The Southeastern Conference begins its annual spring meeting in Destin, Fla., with some things to celebrate and some to calibrate.

The calibration should not be too difficult. There are issues that have been discussed in the media for a few months now, with transfer policy grabbing the most attention. The league’s institutions will also begin to formulate a policy about the potential changes in gambling in the wake of the recent Supreme Court decision that opened the door for sports betting to be decided on a state-by-state basis. There’s a proposal on the table to toughen the financial penalties for programs that end up on NCAA probation.

None of those issues are likely to cause one coach or athletic director to leap across the meeting table and grab another by the throat. The days of outright hostility are gone and, as long as you keep Ole Miss and Mississippi State on opposite ends of the room, there isn’t much chance of the occasional coffee cup flying through the air with malignant intent. If there is a legacy that would have made the late commissioner Mike Slive proud, it would be the spirit of cooperation. There was little to be gained by infighting. Also, no one is inclined to rock the boat when the boat’s main purpose is to pull up to the dock and load up with money.

On the celebration side, the SEC had a good year if not a rare vintage. The league had two teams play for the College Football Playoff Championship, which is important in itself and has the added value of annoying fans from the other conferences to no end.

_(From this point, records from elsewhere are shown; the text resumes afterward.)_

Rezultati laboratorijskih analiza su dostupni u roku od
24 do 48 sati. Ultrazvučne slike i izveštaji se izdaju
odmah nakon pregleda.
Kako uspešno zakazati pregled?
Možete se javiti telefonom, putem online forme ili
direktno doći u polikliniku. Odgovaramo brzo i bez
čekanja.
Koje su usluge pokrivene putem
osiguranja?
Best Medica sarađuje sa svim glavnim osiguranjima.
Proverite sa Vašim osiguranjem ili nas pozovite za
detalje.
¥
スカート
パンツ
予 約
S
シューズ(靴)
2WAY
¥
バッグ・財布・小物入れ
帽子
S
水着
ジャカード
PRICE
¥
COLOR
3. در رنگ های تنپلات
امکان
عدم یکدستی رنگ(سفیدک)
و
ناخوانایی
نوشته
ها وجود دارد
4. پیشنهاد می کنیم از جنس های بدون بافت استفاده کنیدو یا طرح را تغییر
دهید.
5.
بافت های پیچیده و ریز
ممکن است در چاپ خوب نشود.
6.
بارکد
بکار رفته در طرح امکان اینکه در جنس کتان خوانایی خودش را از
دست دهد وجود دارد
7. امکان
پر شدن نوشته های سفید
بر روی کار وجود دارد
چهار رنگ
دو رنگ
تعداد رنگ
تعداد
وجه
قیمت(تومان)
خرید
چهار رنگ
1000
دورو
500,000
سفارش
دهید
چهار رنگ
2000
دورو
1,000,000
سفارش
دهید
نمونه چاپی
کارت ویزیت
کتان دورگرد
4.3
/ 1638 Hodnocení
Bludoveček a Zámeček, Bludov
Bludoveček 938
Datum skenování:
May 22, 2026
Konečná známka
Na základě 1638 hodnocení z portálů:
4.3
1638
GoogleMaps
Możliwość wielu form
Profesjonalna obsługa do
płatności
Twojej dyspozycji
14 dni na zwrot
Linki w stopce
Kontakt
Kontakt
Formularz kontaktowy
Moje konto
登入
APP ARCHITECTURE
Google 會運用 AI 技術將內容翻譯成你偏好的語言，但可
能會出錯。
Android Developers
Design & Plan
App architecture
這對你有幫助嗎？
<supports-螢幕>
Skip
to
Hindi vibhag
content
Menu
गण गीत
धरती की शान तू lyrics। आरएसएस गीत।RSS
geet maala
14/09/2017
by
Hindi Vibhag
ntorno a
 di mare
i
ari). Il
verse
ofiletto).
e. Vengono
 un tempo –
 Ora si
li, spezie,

Men’s basketball showed improvement across the league although there was not a Final Four appearance to show for it. Baseball has not concluded yet but the SEC has a strong chance to repeat with defending champion Florida and three other national Top 8 seeds. The women’s sports have been strong all year although three heartbreaking second-place finishes — Mississippi State in basketball, Vanderbilt in tennis and the Alabama women’s golf team in a gut-wrenching playoff against Arizona — kept a strong year from being amazing.

Only two men’s programs made the unofficial trifecta of a bowl game and the NCAA tournament field in basketball and baseball — Texas A&M and Auburn. For the Tigers, it was the first time to achieve all three in 17 years, due to the long basketball drought at AU. (Alabama has not achieved all three since 2011 as baseball and basketball have had ups and downs.) Florida, normally a standard-bearer for the league in all sports, had a bad year in football (I had forgotten that it was as bad as 4-7 until I looked it up) but won’t stay down for long.

Nothing in athletics is perfect, and that includes the SEC. There will be more and more pressure about the meaning of amateurism as time goes by. There will be other issues. But for the most part, the only threatening clouds on the horizon this week came in with Tropical Storm Alberto.